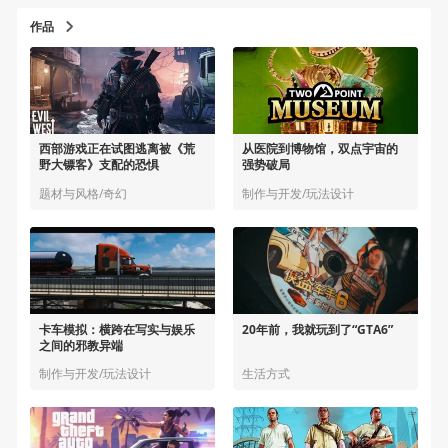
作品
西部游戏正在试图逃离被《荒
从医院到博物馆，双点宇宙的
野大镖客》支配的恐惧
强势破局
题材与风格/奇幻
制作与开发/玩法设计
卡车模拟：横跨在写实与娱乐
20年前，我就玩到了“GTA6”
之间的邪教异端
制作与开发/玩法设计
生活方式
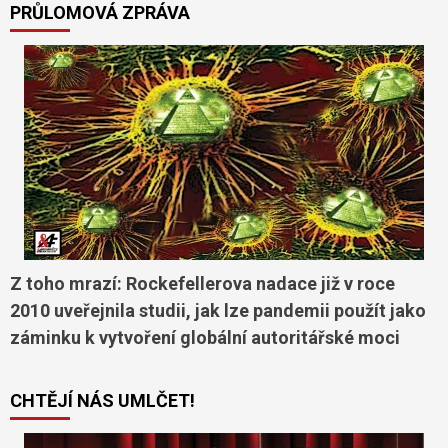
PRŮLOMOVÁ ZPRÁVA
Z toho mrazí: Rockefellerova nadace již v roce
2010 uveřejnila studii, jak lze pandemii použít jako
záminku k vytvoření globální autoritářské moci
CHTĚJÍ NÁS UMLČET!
###
Any pictures above are to be left out. Retype the rest of the records exactly.

ANSWER BOX —
作品
西部游戏正在试图逃离被《荒
从医院到博物馆，双点宇宙的
野大镖客》支配的恐惧
强势破局
题材与风格/奇幻
制作与开发/玩法设计
卡车模拟：横跨在写实与娱乐
20年前，我就玩到了“GTA6”
之间的邪教异端
制作与开发/玩法设计
生活方式
PRŮLOMOVÁ ZPRÁVA
Z toho mrazí: Rockefellerova nadace již v roce
2010 uveřejnila studii, jak lze pandemii použít jako
záminku k vytvoření globální autoritářské moci
CHTĚJÍ NÁS UMLČET!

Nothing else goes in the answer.